■ EXERCISE REQUIREMENTS ■
The word "PARALLEL" turns up on some lines of this data; say how many, and give no other text.

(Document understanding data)

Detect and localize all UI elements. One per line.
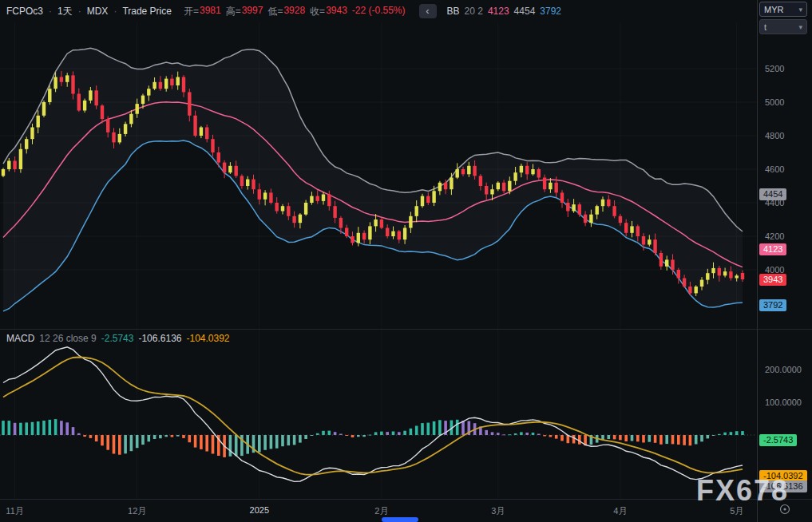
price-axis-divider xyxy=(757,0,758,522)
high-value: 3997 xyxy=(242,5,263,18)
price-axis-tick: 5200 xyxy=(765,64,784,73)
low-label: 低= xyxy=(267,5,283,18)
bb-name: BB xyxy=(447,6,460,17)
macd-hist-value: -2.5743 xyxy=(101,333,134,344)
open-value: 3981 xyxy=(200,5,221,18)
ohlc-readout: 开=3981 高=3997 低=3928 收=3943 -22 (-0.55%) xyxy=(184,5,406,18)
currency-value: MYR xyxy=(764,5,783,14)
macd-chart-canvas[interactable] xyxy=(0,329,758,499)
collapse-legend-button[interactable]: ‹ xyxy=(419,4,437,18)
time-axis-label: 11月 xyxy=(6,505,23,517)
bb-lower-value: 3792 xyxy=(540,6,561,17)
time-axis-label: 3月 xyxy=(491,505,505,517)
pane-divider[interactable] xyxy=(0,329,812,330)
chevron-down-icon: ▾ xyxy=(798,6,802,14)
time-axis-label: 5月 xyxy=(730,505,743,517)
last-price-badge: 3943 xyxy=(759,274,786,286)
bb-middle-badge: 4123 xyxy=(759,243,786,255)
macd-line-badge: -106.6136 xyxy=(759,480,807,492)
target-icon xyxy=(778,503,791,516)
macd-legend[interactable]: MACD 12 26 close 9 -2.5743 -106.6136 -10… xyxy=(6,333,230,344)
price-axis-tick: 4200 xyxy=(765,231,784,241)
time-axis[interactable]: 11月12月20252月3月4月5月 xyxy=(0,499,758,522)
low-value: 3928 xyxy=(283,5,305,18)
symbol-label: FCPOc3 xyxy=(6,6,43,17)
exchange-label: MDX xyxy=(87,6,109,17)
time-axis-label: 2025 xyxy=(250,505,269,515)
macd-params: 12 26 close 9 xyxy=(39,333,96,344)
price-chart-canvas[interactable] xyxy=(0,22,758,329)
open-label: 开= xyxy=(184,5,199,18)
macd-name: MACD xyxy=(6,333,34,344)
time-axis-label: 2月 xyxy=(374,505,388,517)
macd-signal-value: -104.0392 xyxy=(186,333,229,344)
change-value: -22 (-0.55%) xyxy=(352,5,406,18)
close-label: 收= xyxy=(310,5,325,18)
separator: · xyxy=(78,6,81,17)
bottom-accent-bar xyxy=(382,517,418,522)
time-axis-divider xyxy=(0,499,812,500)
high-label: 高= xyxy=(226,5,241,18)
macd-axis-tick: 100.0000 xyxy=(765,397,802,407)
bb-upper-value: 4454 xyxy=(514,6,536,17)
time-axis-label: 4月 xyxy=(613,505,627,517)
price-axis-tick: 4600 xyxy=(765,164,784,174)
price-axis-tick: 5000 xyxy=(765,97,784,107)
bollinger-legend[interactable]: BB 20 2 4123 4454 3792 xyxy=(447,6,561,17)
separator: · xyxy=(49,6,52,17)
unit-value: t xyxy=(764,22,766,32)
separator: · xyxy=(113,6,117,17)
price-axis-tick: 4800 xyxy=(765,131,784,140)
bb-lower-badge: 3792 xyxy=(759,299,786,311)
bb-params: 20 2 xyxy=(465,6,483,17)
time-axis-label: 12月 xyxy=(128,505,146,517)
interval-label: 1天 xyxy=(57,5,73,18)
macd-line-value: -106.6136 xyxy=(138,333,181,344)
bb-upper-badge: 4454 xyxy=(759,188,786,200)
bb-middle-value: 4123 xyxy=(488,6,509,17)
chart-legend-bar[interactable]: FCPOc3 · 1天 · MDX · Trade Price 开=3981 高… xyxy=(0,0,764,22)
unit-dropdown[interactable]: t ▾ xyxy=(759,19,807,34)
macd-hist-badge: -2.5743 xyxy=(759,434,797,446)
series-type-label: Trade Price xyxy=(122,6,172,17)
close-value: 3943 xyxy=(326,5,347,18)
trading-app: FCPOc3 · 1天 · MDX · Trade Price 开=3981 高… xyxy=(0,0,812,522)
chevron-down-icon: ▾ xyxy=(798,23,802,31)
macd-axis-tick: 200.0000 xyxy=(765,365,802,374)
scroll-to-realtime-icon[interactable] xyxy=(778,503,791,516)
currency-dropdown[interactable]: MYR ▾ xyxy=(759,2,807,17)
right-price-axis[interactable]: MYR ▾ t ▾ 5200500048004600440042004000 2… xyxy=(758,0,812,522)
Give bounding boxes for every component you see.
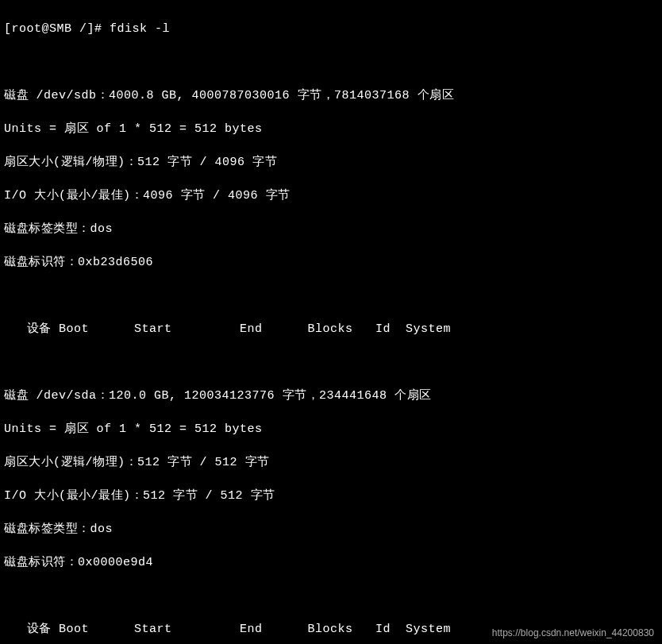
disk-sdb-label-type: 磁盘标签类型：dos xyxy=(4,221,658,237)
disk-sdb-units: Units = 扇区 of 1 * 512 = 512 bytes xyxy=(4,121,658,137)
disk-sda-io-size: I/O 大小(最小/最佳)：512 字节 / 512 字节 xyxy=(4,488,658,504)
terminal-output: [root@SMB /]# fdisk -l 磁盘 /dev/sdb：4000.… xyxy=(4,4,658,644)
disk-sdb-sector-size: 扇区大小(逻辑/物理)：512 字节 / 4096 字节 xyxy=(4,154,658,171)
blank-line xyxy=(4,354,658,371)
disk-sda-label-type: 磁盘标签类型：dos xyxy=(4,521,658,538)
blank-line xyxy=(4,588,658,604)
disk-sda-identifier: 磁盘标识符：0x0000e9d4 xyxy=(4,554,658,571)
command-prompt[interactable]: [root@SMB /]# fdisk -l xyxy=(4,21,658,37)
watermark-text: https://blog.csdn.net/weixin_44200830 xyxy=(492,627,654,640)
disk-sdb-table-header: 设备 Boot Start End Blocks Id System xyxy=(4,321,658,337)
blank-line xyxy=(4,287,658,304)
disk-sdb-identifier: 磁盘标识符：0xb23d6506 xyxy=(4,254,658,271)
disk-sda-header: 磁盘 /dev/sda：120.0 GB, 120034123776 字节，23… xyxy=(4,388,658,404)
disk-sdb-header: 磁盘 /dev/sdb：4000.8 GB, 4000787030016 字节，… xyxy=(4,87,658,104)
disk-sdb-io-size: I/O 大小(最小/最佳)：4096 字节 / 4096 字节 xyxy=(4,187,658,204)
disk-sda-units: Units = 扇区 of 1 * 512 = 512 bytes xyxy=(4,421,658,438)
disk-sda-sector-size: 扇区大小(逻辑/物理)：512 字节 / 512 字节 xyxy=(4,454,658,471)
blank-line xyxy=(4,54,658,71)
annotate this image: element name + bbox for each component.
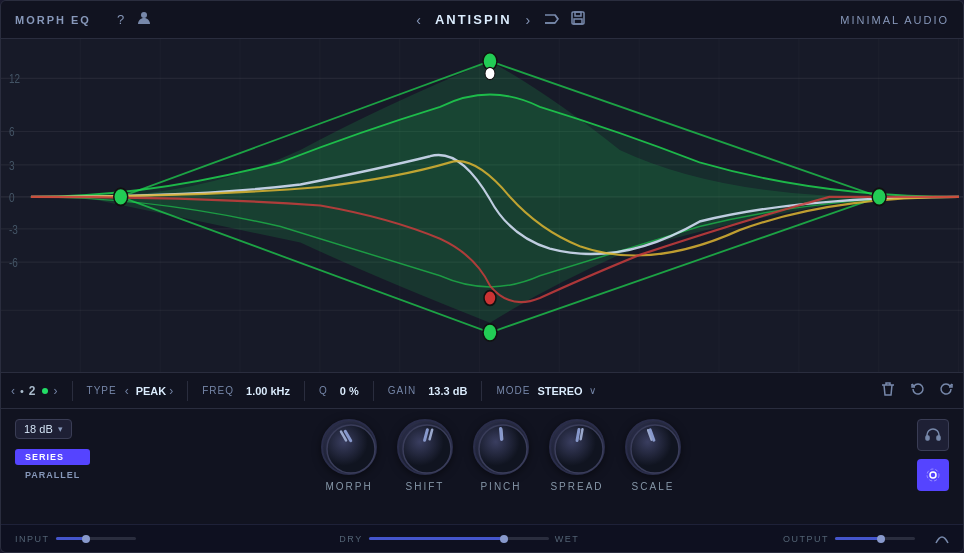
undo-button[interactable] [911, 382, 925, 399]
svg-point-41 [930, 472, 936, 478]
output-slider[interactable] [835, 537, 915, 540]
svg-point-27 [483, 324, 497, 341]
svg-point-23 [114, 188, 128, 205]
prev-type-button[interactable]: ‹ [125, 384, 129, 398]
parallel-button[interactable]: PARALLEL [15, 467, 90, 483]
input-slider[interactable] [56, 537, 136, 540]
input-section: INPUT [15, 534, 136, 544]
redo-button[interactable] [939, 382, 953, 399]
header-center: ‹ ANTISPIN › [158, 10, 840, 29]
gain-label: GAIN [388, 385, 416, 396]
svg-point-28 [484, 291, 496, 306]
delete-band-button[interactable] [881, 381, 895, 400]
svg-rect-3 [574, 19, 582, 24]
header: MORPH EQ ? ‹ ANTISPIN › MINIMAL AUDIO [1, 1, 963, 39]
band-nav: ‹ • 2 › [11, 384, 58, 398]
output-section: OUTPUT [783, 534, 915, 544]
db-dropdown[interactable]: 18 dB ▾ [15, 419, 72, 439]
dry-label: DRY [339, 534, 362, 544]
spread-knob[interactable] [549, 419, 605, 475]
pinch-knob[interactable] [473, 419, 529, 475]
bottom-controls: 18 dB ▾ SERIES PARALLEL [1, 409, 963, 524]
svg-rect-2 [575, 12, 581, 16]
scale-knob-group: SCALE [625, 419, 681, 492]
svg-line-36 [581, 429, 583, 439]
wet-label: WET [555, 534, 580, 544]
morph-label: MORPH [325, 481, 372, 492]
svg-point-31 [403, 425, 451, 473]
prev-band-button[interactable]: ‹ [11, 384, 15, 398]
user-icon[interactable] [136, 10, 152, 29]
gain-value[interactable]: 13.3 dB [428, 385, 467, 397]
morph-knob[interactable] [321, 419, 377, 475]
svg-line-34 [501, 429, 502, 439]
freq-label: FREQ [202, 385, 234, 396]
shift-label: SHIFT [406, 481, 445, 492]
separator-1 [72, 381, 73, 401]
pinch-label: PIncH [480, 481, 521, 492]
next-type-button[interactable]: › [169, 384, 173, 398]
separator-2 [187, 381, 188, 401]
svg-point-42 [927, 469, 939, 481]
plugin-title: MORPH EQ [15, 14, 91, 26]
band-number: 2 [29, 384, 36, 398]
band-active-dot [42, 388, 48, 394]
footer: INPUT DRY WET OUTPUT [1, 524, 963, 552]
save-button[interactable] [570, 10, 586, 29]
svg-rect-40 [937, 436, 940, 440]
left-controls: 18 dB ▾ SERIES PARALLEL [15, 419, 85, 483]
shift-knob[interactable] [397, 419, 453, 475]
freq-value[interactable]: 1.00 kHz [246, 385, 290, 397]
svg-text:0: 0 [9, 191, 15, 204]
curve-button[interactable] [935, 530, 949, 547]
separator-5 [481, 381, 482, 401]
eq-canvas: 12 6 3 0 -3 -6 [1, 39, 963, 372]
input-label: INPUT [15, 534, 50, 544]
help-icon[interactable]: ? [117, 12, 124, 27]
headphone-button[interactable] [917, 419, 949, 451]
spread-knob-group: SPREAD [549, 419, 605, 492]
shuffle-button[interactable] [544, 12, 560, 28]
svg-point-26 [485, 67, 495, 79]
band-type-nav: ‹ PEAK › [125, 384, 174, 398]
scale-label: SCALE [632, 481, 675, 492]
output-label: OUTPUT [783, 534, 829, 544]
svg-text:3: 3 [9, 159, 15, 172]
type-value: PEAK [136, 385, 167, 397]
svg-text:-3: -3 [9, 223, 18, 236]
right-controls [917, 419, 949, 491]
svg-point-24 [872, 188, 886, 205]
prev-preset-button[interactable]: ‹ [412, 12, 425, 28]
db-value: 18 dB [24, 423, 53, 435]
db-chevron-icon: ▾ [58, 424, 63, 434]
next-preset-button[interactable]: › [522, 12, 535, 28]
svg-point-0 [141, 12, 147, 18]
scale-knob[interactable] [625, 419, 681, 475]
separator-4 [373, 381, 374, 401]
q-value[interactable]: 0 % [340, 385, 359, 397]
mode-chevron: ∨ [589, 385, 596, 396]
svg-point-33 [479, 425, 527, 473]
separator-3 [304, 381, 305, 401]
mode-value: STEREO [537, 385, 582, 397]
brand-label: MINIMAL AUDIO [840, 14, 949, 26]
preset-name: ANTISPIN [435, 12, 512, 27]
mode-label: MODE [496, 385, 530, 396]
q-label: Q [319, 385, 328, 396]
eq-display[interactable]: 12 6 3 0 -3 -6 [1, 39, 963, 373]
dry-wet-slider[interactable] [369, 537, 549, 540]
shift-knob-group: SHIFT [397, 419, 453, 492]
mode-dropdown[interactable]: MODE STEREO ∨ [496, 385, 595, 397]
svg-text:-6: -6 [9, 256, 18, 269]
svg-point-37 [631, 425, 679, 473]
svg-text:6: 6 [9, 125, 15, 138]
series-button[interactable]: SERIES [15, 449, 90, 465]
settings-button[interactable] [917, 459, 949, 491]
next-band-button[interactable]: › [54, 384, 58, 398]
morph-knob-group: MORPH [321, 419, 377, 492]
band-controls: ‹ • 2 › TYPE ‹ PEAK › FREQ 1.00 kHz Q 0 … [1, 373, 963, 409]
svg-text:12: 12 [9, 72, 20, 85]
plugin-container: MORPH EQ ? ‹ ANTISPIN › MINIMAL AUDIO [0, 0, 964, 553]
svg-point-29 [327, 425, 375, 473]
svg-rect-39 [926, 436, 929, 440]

■ EXPECTED OUTPUT ■
3